Tanya: Orang yang memejamkan matanya tentu saja tidak dapat melihat sesuatu. Apakah diperbolehkan saat shalat?

Jawab: Pendapat yang benar, hukumnya makruh. Karena cara itu menyerupai kebiasaan orang Majusi saat beribadah kepada api. Mereka juga memejamkan mata. Ada juga yang menyatakan bahwa cara itu sama dengan kebiasaan orang Yahudi. Menyerupai kaum non muslim, setidaknya adalah haram, sebagaimana dinyatakan oleh Syaikhul Islam Ibnu Taimiyyah.[1] Sehingga memejamkan mata saat shalat hukumnya paling tidak adalah makruh. Terkecuali bila ada sebab, seperti di sekelilingnya terdapat hal-hal yang menyibukkan pikiran bila tetap membuka mata. Maka pada saat itu bisa dipejamkan mata untuk menghindari kerusakan tersebut.

Tanya: Kalau seseorang menututurkan bahwa bila ia memejamkan mata, ia merasa lebih khusyuk daripada tidak memejamkan mata. Apakah lebih baik memejamkan mata? Tolong berikan fatwanya.

Jawab: Tidak. Karena kekhusyukan itu tidak didapatkan dengan melakukan perbuatan makruh yang berasal dari setan. Maka itu tak ubahnya kekhusyukan kalangan Sufi dalam berdzikir yang mereka gunakan sebagai ibadah, dengan cara bid’ah. Bisa saja setan menjauh dari kita dan tidak mau mengganggu kita sehingga kita terlihat khusyuk, agar kita terjerumus kepada perbuatan haram. Maka kami tegaskan, bukalah mata kita, dan usahakan untuk tetap khusyuk dalam shalat.

Adapun memejamkan mata untuk  mencapai kekhusyukan tanpa ada penyebab khusus, itu jelas dari godaan setan.

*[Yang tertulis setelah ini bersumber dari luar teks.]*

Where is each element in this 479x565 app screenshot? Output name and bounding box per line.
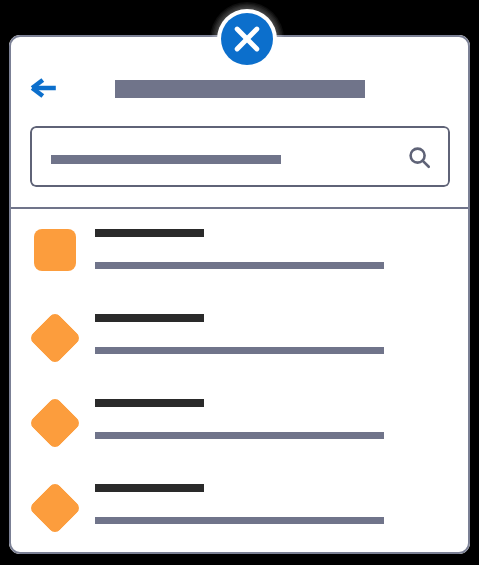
button[interactable]: [9, 299, 470, 384]
other: Search: [405, 143, 435, 173]
button[interactable]: [9, 469, 470, 554]
button[interactable]: Close: [211, 3, 283, 75]
button[interactable]: Search: [30, 126, 450, 187]
button[interactable]: Back: [24, 68, 64, 108]
button[interactable]: [9, 384, 470, 469]
button[interactable]: [9, 214, 470, 299]
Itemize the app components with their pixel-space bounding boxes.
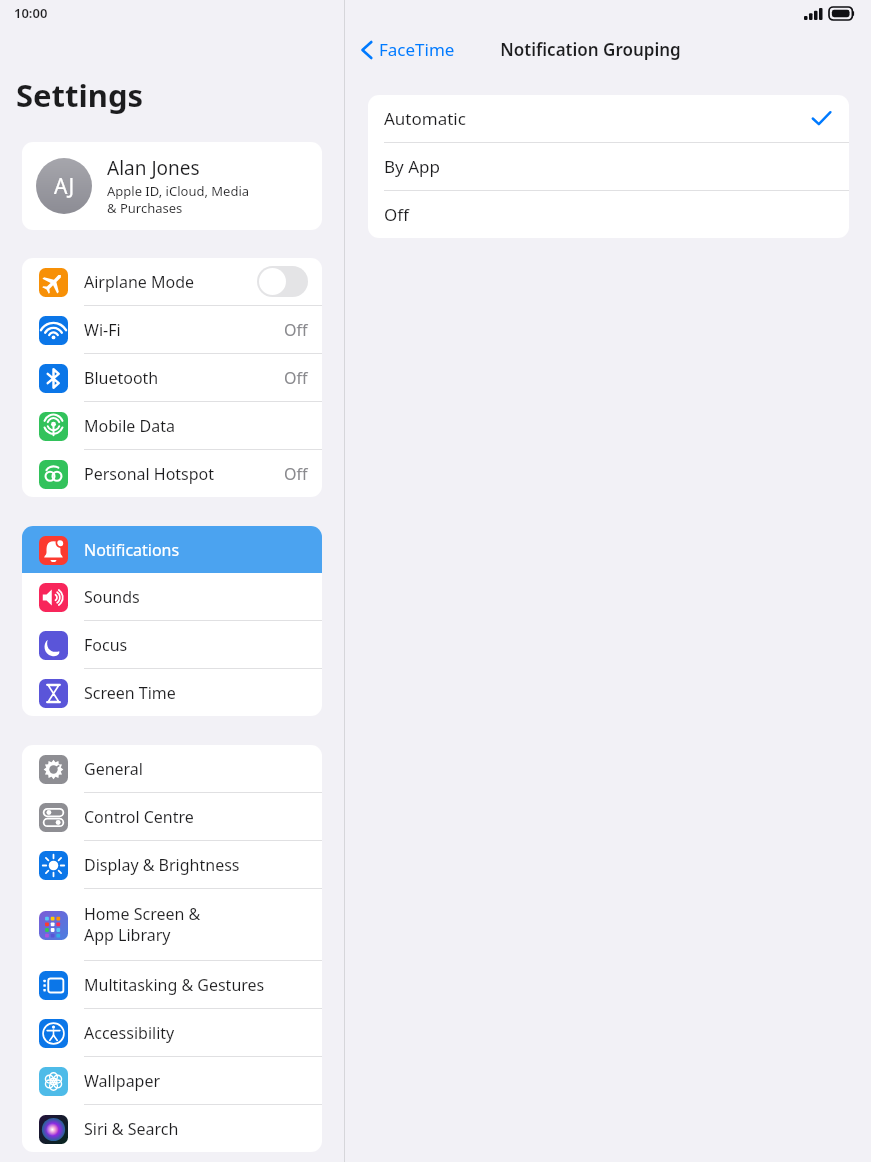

Referensi: Muhammad bin Shalih bin ‘Utsaimin, Sifat Sholat Nabi, Terj. Abu Umar Basyir, (Solo: Al-Qowam, 2007), hlm 109.

EUROMOSLIM-AMSTERDAM
Indonesisch-Nederlandsche Moslim Gemeenschap–Amsterdam
Organisasi Keluarga Muslim Indonesia-Belanda di Amsterdam
EKINGENSTRAAT 3-7, AMSTERDAM-OSDORP
Amsterdam,  14 April 2018 /  28 Rajab 1439  

Saran, komentar dan sanggahan atas artikel diatas kirim ke: 
E-mail: Euromoslim-Amsterdam: media@euromoslim.org

 

[1] Baca kembali apa yang dibahas oleh Al-‘Allaamah Ibnul Qayyim dalam Zaadul Ma’aad (I: 293, 294)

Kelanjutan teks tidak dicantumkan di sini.